If one side of the brain is affected by stroke, the opposite side of the body is expected to be affected as a result. This is because the left side of the brain is the one that has control over the right side of the body while the other side of the brain is in charge of what happens in the left side of the body.

Symptoms felt by residents after a stroke might include inability to speak, sagging of the face and inability to move legs, feet and arms. Any area where paralysis is present can give problems of mobility and functioning of the resident and special care should be taken in these areas.

Exercising paralysed muscles prevents contractures or shortening of muscles and also keeps blood circulation going so the area wont be so prone to bedsores, incontinence or muscle spasms.

Special care prevents further complications, maintains normal bodily functions and also aims to bring back the normal functions of the resident.

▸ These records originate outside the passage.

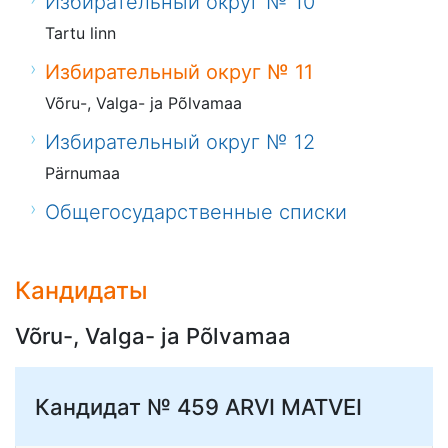
Избирательный округ № 10
Tartu linn
Избирательный округ № 11
Võru-, Valga- ja Põlvamaa
Избирательный округ № 12
Pärnumaa
Общегосударственные списки
Кандидаты
Võru-, Valga- ja Põlvamaa
Кандидат № 459
ARVI MATVEI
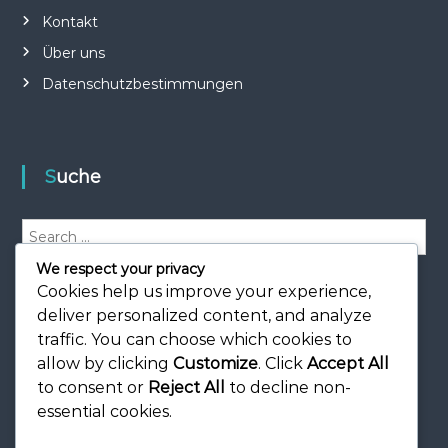
Kontakt
Über uns
Datenschutzbestimmungen
Suche
S
e
We respect your privacy
a
S
e
r
Cookies help us improve your experience,
a
r
c
deliver personalized content, and analyze
c
h
h
traffic. You can choose which cookies to
f
allow by clicking
Customize
. Click
Accept All
o
to consent or
Reject All
to decline non-
r
essential cookies.
:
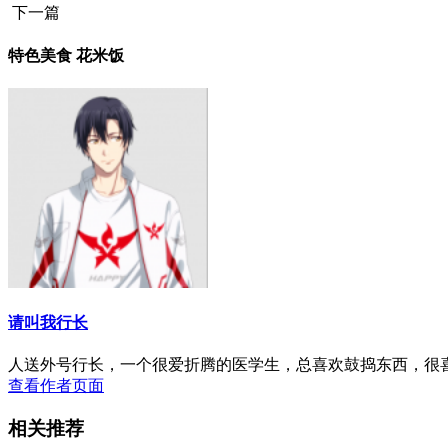
下一篇
特色美食 花米饭
请叫我行长
人送外号行长，一个很爱折腾的医学生，总喜欢鼓捣东西，很
查看作者页面
相关推荐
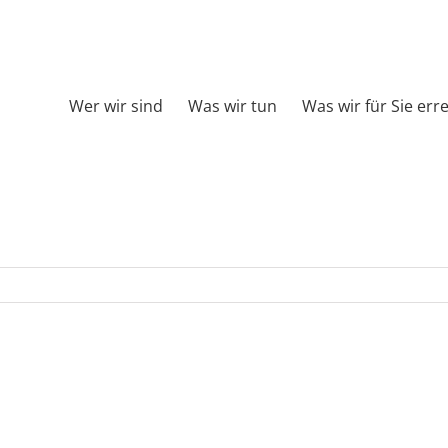
Wer wir sind
Was wir tun
Was wir für Sie err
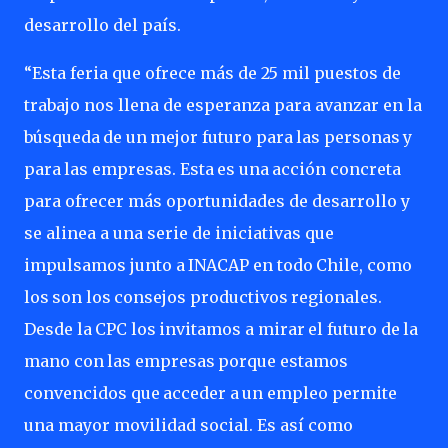
desarrollo del país.
“Esta feria que ofrece más de 25 mil puestos de
trabajo nos llena de esperanza para avanzar en la
búsqueda
de
un
mejor
futuro
para
las
personas
y
para
las
empresas.
Esta
es
una
acción
concreta
para ofrecer más oportunidades de desarrollo y
se alinea a una serie de iniciativas que
impulsamos junto a
INACAP
en
todo
Chile,
como
los
son
los
consejos
productivos
regionales.
Desde
la
CPC
los
invitamos a
mirar
el
futuro
de
la
mano
con
las
empresas
porque
estamos
convencidos
que
acceder
a
un
empleo permite
una mayor movilidad social. Es así como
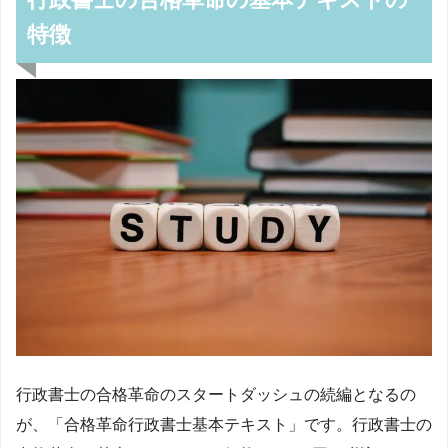
特徴
行政書士の合格革命のスタートダッシュの続編となるの
が、「合格革命行政書士基本テキスト」です。行政書士の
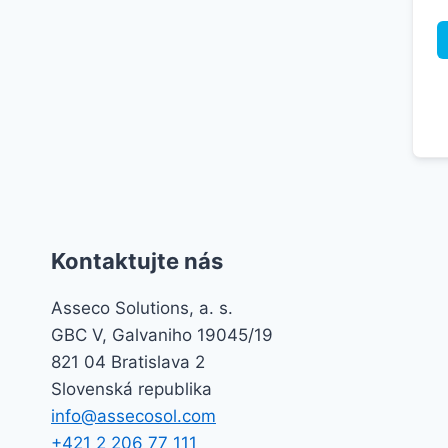
Kontaktujte nás
Asseco Solutions, a. s.
GBC V, Galvaniho 19045/19
821 04 Bratislava 2
Slovenská republika
info@assecosol.com
+421 2 206 77 111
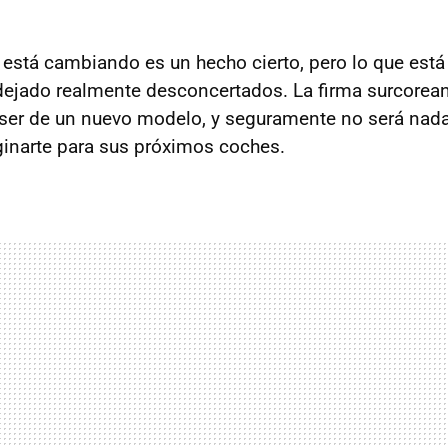
 está cambiando es un hecho cierto, pero lo que est
dejado realmente desconcertados. La firma surcorea
aser de un nuevo modelo, y seguramente no será nada
inarte para sus próximos coches.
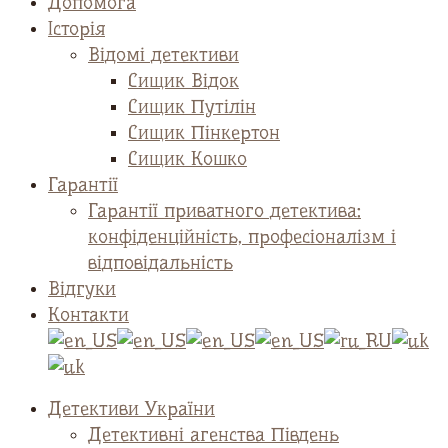
Допомога
Історія
Відомі детективи
Сищик Відок
Сищик Путілін
Сищик Пінкертон
Сищик Кошко
Гарантії
Гарантії приватного детектива:
конфіденційність, професіоналізм і
відповідальність
Відгуки
Контакти
Детективи України
Детективні агенства Південь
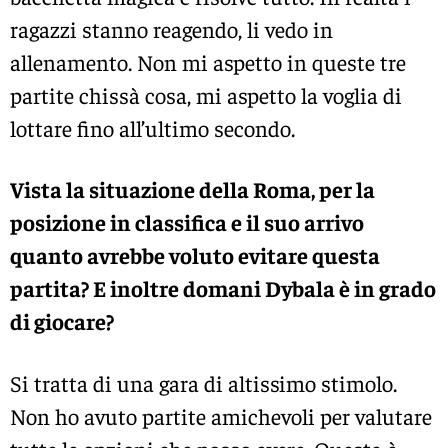
ragazzi stanno reagendo, li vedo in
allenamento. Non mi aspetto in queste tre
partite chissà cosa, mi aspetto la voglia di
lottare fino all’ultimo secondo.
Vista la situazione della Roma, per la
posizione in classifica e il suo arrivo
quanto avrebbe voluto evitare questa
partita? E inoltre domani Dybala è in grado
di giocare?
Si tratta di una gara di altissimo stimolo.
Non ho avuto partite amichevoli per valutare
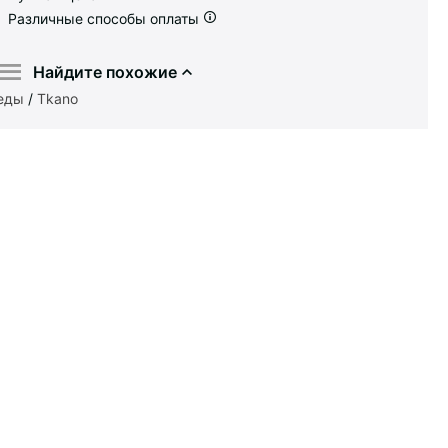
Различные способы оплаты
Найдите похожие
еды
/
Tkano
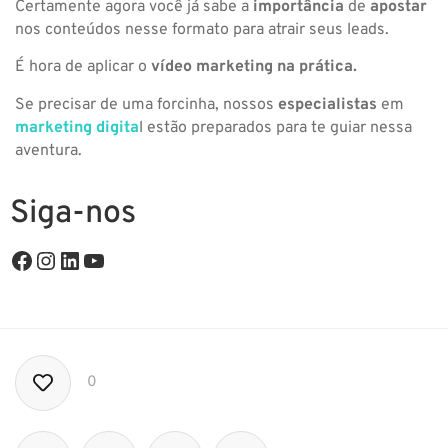
Certamente agora você já sabe a
importância
de
apostar
nos conteúdos nesse formato para atrair seus leads.
É hora de aplicar o
vídeo marketing na prática.
Se precisar de uma forcinha, nossos
especialistas
em
marketing digita
l estão preparados para te guiar nessa
aventura.
Siga-nos
0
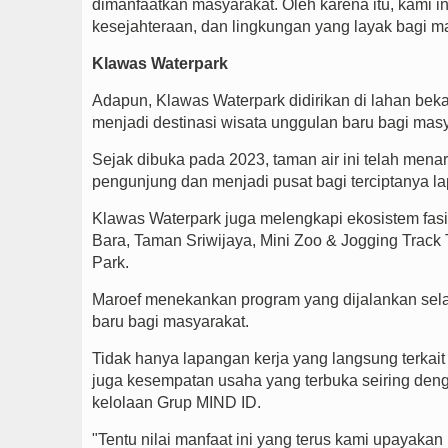
dimanfaatkan masyarakat. Oleh karena itu, kami 
kesejahteraan, dan lingkungan yang layak bagi m
Klawas Waterpark
Adapun, Klawas Waterpark didirikan di lahan bekas
menjadi destinasi wisata unggulan baru bagi mas
Sejak dibuka pada 2023, taman air ini telah menar
pengunjung dan menjadi pusat bagi terciptanya l
Klawas Waterpark juga melengkapi ekosistem fasil
Bara, Taman Sriwijaya, Mini Zoo & Jogging Track
Park.
Maroef menekankan program yang dijalankan sel
baru bagi masyarakat.
Tidak hanya lapangan kerja yang langsung terkai
juga kesempatan usaha yang terbuka seiring denga
kelolaan Grup MIND ID.
"Tentu nilai manfaat ini yang terus kami upaya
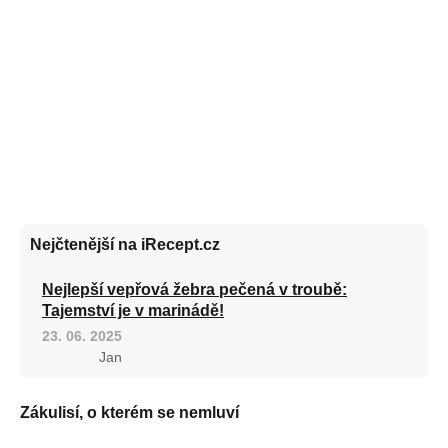
Nejčtenější na iRecept.cz
Nejlepší vepřová žebra pečená v troubě:
Tajemství je v marinádě!
23. 06. 2025
Jan
Zákulisí, o kterém se nemluví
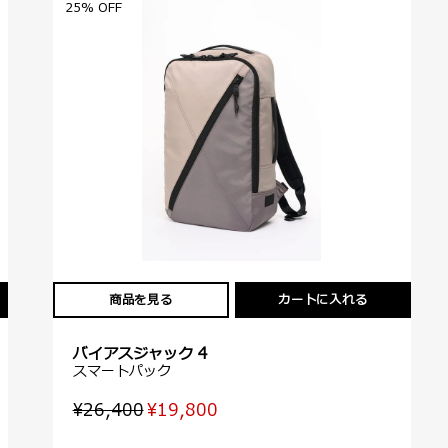
25% OFF
商品を見る
カートに入れる
バイアスジャック 4
スマートパック
¥26,400
¥19,800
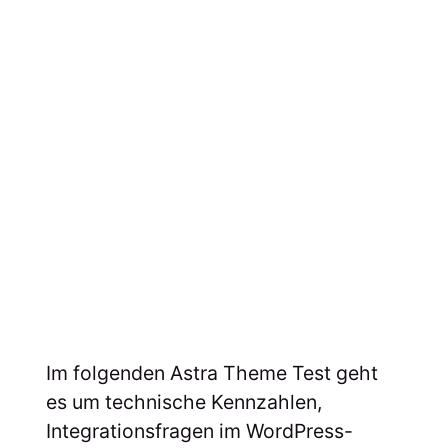
Im folgenden Astra Theme Test geht
es um technische Kennzahlen,
Integrationsfragen im WordPress-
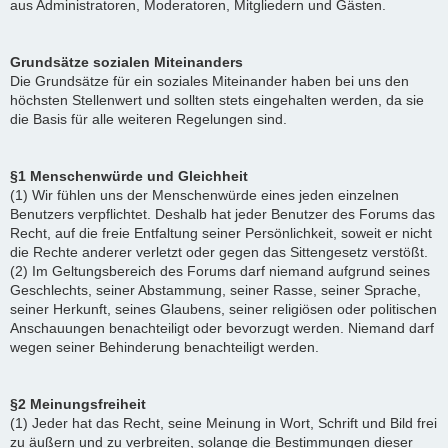
aus Administratoren, Moderatoren, Mitgliedern und Gästen.
Grundsätze sozialen Miteinanders
Die Grundsätze für ein soziales Miteinander haben bei uns den
höchsten Stellenwert und sollten stets eingehalten werden, da sie
die Basis für alle weiteren Regelungen sind.
§1 Menschenwürde und Gleichheit
(1) Wir fühlen uns der Menschenwürde eines jeden einzelnen
Benutzers verpflichtet. Deshalb hat jeder Benutzer des Forums das
Recht, auf die freie Entfaltung seiner Persönlichkeit, soweit er nicht
die Rechte anderer verletzt oder gegen das Sittengesetz verstößt.
(2) Im Geltungsbereich des Forums darf niemand aufgrund seines
Geschlechts, seiner Abstammung, seiner Rasse, seiner Sprache,
seiner Herkunft, seines Glaubens, seiner religiösen oder politischen
Anschauungen benachteiligt oder bevorzugt werden. Niemand darf
wegen seiner Behinderung benachteiligt werden.
§2 Meinungsfreiheit
(1) Jeder hat das Recht, seine Meinung in Wort, Schrift und Bild frei
zu äußern und zu verbreiten, solange die Bestimmungen dieser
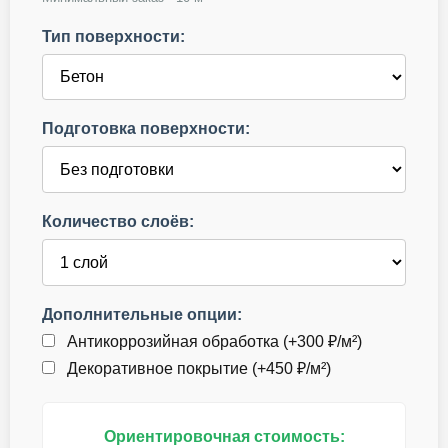
Тип поверхности:
Подготовка поверхности:
Количество слоёв:
Дополнительные опции:
Антикоррозийная обработка (+300 ₽/м²)
Декоративное покрытие (+450 ₽/м²)
Ориентировочная стоимость:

Always maintain a calm environment in order for residents to be as stress-free as possible and promote rest. However keep in mind that residents should be motivated to be independent in their daily activities to bring back their autonomy and self-confidence. Approach the resident in a way that you can show that you actually care about them.

Perform range of motion exercises to the paralyzed body parts in order to maintain the integrity of the muscles in that area. Passive ROM exercises are intended for paralyzed areas while weak areas should be exercised with assistance.